Records from a dataset:
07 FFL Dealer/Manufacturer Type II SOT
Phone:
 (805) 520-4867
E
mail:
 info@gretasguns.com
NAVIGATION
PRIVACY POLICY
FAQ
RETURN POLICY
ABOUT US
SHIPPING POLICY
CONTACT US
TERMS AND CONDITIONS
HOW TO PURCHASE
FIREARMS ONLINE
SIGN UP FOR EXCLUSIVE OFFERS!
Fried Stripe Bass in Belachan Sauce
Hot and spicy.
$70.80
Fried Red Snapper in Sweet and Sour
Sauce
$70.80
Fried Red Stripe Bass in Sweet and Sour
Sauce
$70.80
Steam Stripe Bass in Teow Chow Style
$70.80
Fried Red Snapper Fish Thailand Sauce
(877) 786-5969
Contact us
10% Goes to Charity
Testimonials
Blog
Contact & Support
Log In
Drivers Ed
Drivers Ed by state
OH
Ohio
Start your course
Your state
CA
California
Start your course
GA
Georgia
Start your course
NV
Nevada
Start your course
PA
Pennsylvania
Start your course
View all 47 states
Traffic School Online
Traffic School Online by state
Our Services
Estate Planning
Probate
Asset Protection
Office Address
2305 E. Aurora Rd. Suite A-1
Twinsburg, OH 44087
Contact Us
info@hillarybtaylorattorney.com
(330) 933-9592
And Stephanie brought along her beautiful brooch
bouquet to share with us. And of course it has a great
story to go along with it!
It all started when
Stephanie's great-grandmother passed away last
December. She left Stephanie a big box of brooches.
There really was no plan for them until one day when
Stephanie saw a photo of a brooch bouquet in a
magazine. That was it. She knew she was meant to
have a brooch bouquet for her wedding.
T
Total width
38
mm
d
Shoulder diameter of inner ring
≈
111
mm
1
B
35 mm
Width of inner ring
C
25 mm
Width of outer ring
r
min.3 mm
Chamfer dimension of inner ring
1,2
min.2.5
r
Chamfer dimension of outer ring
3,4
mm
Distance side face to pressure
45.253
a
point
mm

* * *

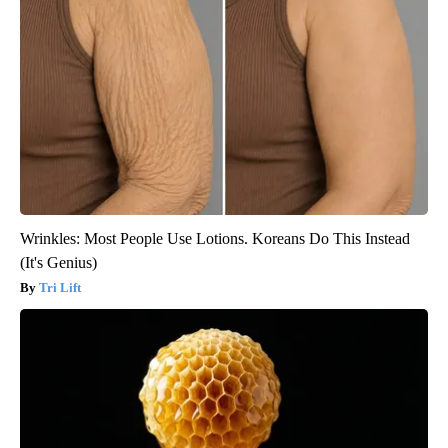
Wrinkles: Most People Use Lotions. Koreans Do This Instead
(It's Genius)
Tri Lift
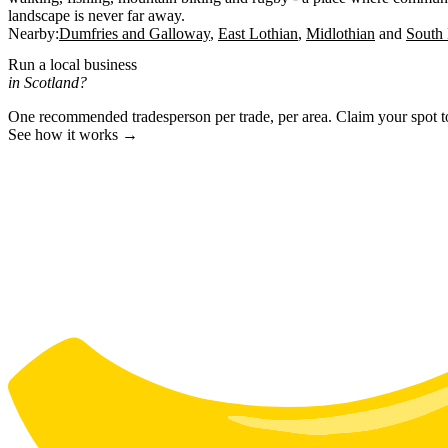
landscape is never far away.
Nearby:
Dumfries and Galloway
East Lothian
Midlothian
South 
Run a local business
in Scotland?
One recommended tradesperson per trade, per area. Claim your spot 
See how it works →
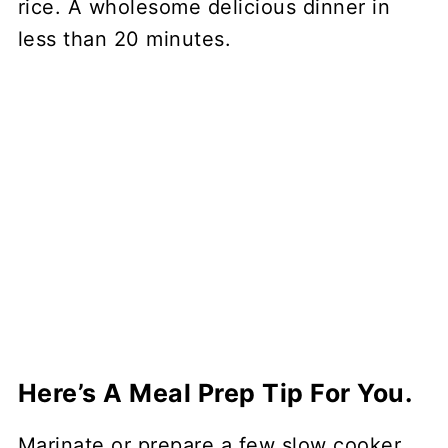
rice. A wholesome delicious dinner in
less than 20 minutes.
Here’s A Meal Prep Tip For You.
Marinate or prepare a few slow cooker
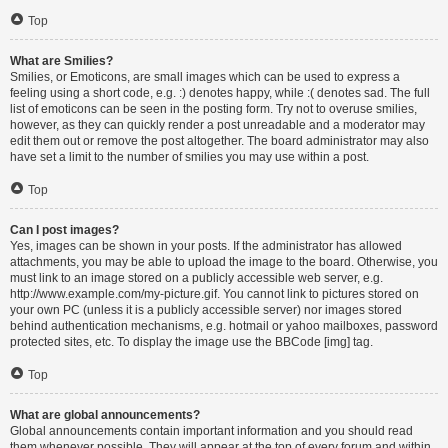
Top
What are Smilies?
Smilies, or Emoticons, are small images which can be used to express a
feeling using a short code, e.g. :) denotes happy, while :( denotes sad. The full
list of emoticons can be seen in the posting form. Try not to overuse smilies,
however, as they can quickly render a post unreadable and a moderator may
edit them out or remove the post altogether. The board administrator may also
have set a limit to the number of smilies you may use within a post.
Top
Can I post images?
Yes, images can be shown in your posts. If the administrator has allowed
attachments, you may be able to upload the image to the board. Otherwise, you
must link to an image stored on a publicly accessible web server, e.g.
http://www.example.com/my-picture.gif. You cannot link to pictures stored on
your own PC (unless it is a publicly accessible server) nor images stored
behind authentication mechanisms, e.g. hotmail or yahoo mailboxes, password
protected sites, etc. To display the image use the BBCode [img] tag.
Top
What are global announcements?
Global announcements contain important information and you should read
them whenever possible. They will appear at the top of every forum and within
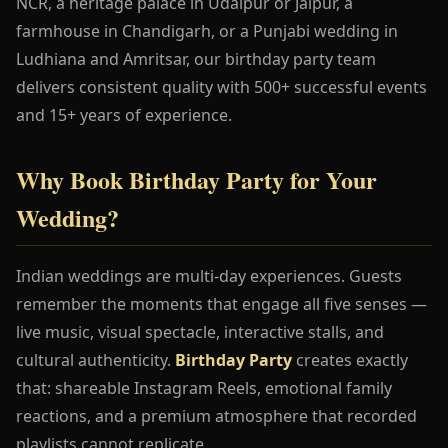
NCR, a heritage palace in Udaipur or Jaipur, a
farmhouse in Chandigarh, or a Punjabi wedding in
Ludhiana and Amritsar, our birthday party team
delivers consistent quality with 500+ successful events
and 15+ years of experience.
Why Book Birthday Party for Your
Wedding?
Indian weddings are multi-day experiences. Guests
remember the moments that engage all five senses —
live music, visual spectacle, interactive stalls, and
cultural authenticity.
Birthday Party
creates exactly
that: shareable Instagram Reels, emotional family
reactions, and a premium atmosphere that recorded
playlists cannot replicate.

TASK TO COMPLETE:
Each line above that contains the word "outer" should be copied.

RESULT:
Width of outer ring
Chamfer dimension of outer ring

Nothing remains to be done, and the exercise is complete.